ABOUT THIS TASK
Please set down the data again exactly, minus the pictures.

RAW DATA
━━━━━━━━━━

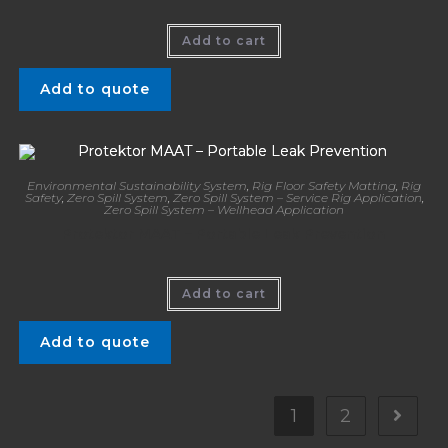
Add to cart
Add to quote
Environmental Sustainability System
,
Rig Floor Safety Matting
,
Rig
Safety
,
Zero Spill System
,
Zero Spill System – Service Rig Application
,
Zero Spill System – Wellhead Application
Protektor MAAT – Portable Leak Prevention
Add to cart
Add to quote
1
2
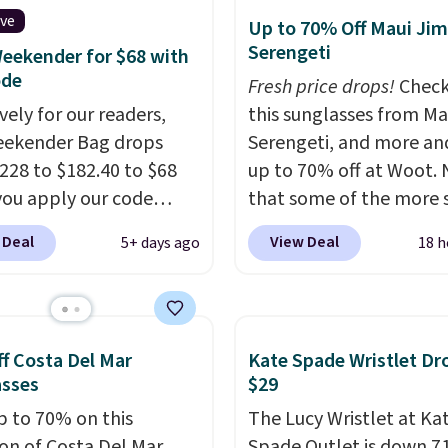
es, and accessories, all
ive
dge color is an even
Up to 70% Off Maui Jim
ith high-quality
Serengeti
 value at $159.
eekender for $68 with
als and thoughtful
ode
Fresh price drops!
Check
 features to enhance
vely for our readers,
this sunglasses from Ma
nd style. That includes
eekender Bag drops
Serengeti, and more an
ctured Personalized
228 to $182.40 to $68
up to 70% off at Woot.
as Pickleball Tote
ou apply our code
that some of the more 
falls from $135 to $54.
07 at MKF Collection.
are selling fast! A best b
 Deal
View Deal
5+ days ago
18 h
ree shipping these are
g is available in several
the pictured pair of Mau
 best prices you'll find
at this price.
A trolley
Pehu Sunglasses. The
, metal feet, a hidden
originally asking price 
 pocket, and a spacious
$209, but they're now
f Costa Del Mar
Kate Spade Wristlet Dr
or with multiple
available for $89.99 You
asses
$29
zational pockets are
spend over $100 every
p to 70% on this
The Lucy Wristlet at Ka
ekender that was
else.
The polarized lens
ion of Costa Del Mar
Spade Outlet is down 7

━━━━━━━━━━

OUTPUT OF THE TASK
Add to cart
Add to quote
Environmental Sustainability System
,
Rig Floor Safety Matting
,
Rig
Safety
,
Zero Spill System
,
Zero Spill System – Service Rig Application
,
Zero Spill System – Wellhead Application
Protektor MAAT – Portable Leak Prevention
Add to cart
Add to quote
1
2
es, and accessories, all
ive
dge color is an even
Up to 70% Off Maui Jim
ith high-quality
Serengeti
 value at $159.
eekender for $68 with
als and thoughtful
ode
Fresh price drops!
Check
 features to enhance
vely for our readers,
this sunglasses from Ma
nd style. That includes
eekender Bag drops
Serengeti, and more an
ctured Personalized
228 to $182.40 to $68
up to 70% off at Woot.
as Pickleball Tote
ou apply our code
that some of the more 
falls from $135 to $54.
07 at MKF Collection.
are selling fast! A best b
 Deal
View Deal
5+ days ago
18 h
ree shipping these are
g is available in several
the pictured pair of Mau
 best prices you'll find
at this price.
A trolley
Pehu Sunglasses. The
, metal feet, a hidden
originally asking price 
 pocket, and a spacious
$209, but they're now
f Costa Del Mar
Kate Spade Wristlet Dr
or with multiple
available for $89.99 You
asses
$29
zational pockets are
spend over $100 every
p to 70% on this
The Lucy Wristlet at Ka
ekender that was
else.
The polarized lens
ion of Costa Del Mar
Spade Outlet is down 7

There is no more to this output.